I'm about to begin a DMCA take-down campaign. There are hundreds of infringing pages out there, and about half of my 200 pages or so have been scraped to some extent (in many instances just a paragraph or two, in other instances entire pages or multiple pages spliced together). I'm starting with Google Search, submitting all infringing URLs to Google to have those URLs (or at least the infringing content on them) de-indexed. I fully expect that G will comply with my requests and de-index the infringing pages. Here's what I'm wondering:
Can I expect to see a material improvement in the rankings for my entire site on Google's SERPs as a result? Or should I expect page-specific improvements only? Or will all this make no difference at all?

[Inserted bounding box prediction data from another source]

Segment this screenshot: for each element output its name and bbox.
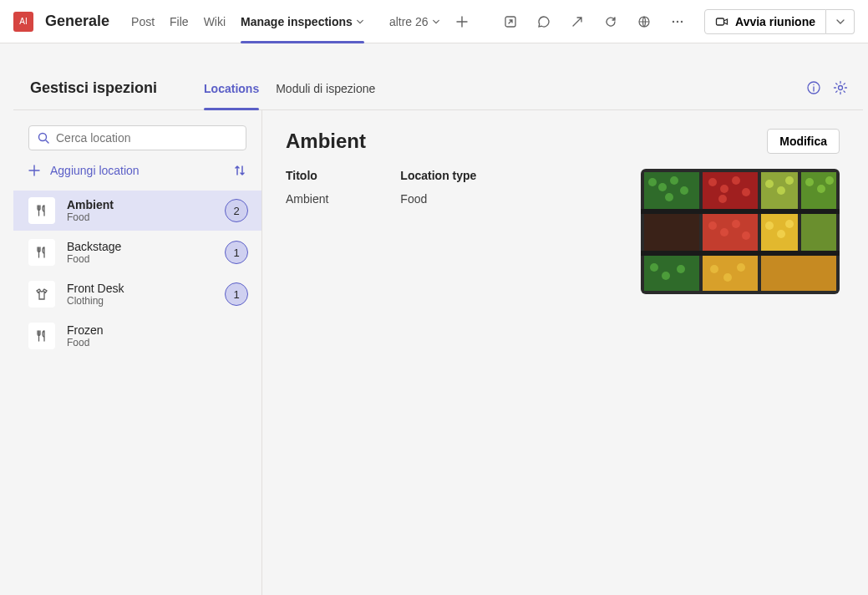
gear-icon <box>833 80 848 95</box>
add-location-button[interactable]: Aggiungi location <box>28 164 140 177</box>
website-button[interactable] <box>631 8 657 35</box>
tab-file[interactable]: File <box>163 0 195 43</box>
detail-type-label: Location type <box>400 169 476 182</box>
svg-point-48 <box>677 265 685 273</box>
svg-point-26 <box>680 186 688 195</box>
svg-rect-20 <box>761 256 836 291</box>
detail-col-title: Titolo Ambient <box>286 169 328 294</box>
svg-point-30 <box>732 176 740 185</box>
svg-point-41 <box>732 220 740 228</box>
detail-columns: Titolo Ambient Location type Food <box>286 169 621 294</box>
location-list: AmbientFood2BackstageFood1Front DeskClot… <box>13 187 261 359</box>
detail-title-value: Ambient <box>286 192 328 206</box>
chat-button[interactable] <box>530 8 557 35</box>
location-item[interactable]: BackstageFood1 <box>13 232 261 272</box>
svg-point-24 <box>658 183 667 191</box>
app-tab-forms[interactable]: Moduli di ispezione <box>269 67 382 110</box>
svg-rect-18 <box>644 256 699 291</box>
popout-button[interactable] <box>564 8 591 35</box>
location-name: Frozen <box>67 323 248 337</box>
tab-manage-inspections[interactable]: Manage inspections <box>234 0 371 43</box>
location-item[interactable]: FrozenFood <box>13 316 261 356</box>
location-text: FrozenFood <box>67 323 248 348</box>
svg-point-25 <box>670 176 678 185</box>
svg-point-49 <box>710 265 718 273</box>
start-meeting-label: Avvia riunione <box>735 15 815 28</box>
location-subtitle: Food <box>67 211 213 223</box>
svg-rect-21 <box>641 209 840 214</box>
header-icon-group: Avvia riunione <box>497 8 855 35</box>
location-name: Ambient <box>67 198 213 211</box>
svg-rect-15 <box>703 214 758 251</box>
tab-more-label: altre 26 <box>389 15 429 28</box>
info-icon <box>806 80 821 95</box>
add-location-label: Aggiungi location <box>50 164 140 177</box>
more-button[interactable] <box>664 8 691 35</box>
search-wrap <box>13 125 261 150</box>
location-subtitle: Clothing <box>67 295 213 307</box>
app-title: Gestisci ispezioni <box>30 79 157 97</box>
produce-image-icon <box>641 169 840 294</box>
location-name: Front Desk <box>67 282 213 295</box>
box-arrow-icon <box>504 15 517 28</box>
detail-panel: Ambient Modifica Titolo Ambient Location… <box>262 110 863 595</box>
utensils-icon <box>28 239 55 266</box>
location-item[interactable]: Front DeskClothing1 <box>13 274 261 314</box>
tab-more[interactable]: altre 26 <box>383 0 447 43</box>
refresh-button[interactable] <box>597 8 624 35</box>
search-box[interactable] <box>28 125 246 150</box>
open-app-button[interactable] <box>497 8 524 35</box>
detail-title: Ambient <box>286 130 366 153</box>
detail-type-value: Food <box>400 192 476 206</box>
search-icon <box>38 132 49 144</box>
add-row: Aggiungi location <box>13 150 261 187</box>
svg-point-23 <box>648 178 657 186</box>
chevron-down-icon <box>356 18 364 26</box>
add-tab-button[interactable] <box>449 8 475 35</box>
start-meeting-button[interactable]: Avvia riunione <box>704 9 826 34</box>
tab-post[interactable]: Post <box>124 0 161 43</box>
svg-point-34 <box>777 186 785 195</box>
svg-point-2 <box>673 20 674 22</box>
video-icon <box>715 15 728 28</box>
detail-header: Ambient Modifica <box>286 129 840 154</box>
svg-rect-5 <box>717 18 724 25</box>
refresh-icon <box>604 15 617 28</box>
edit-button[interactable]: Modifica <box>767 129 840 154</box>
svg-rect-17 <box>801 214 836 251</box>
shirt-icon <box>28 281 55 308</box>
svg-point-8 <box>39 134 47 141</box>
svg-point-42 <box>742 231 750 240</box>
svg-point-27 <box>665 193 673 201</box>
globe-icon <box>637 15 651 28</box>
location-item[interactable]: AmbientFood2 <box>13 191 261 231</box>
plus-icon <box>456 16 468 28</box>
svg-point-47 <box>662 272 670 280</box>
detail-body: Titolo Ambient Location type Food <box>286 169 840 294</box>
sort-button[interactable] <box>233 164 246 177</box>
meet-button-group: Avvia riunione <box>704 9 855 34</box>
tab-manage-label: Manage inspections <box>241 15 353 28</box>
detail-col-type: Location type Food <box>400 169 476 294</box>
location-text: BackstageFood <box>67 240 213 265</box>
search-input[interactable] <box>56 131 237 145</box>
channel-title: Generale <box>45 13 109 30</box>
tab-wiki[interactable]: Wiki <box>197 0 232 43</box>
info-button[interactable] <box>806 80 823 97</box>
svg-point-4 <box>681 20 683 22</box>
channel-avatar: AI <box>13 12 33 32</box>
location-badge: 2 <box>225 199 248 222</box>
app-tabs: Locations Moduli di ispezione <box>197 67 382 110</box>
app-body: Gestisci ispezioni Locations Moduli di i… <box>13 57 863 595</box>
app-tab-locations[interactable]: Locations <box>197 67 266 110</box>
settings-button[interactable] <box>833 80 850 97</box>
svg-rect-14 <box>644 214 699 251</box>
svg-point-40 <box>720 228 728 236</box>
more-icon <box>671 15 684 28</box>
location-subtitle: Food <box>67 253 213 265</box>
utensils-icon <box>28 323 55 349</box>
svg-point-43 <box>765 221 774 230</box>
svg-point-32 <box>718 195 727 203</box>
tab-row: Post File Wiki Manage inspections altre … <box>124 0 497 43</box>
meeting-options-button[interactable] <box>826 9 855 34</box>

Is it fair to assume that the higher ranked the infringing page, the more likely I'll move up (i.e., if it ranked above mine I'll move up one notch, otherwise I won't)?
I guess what I'm getting at is whether G runs an algorithm that accounts for duplication of a site's content in toto, such that the greater the portion of my content that is duplicated and the more instances of duplication Google has indexed, the lower my site's position in the SERPs. If so, then when the dupes are de-indexed I should see a site-wide improvement in the SERPs -- sort of an acknowledgment that I am now more authoritative because G now knows that I'm the one who actually wrote all this stuff.
Keep in mind that I'm talking here just about requests to G to de-index infringing content, and not about filing DMCA notices with web hosts to actually remove the infringing content. (That will be my next step.)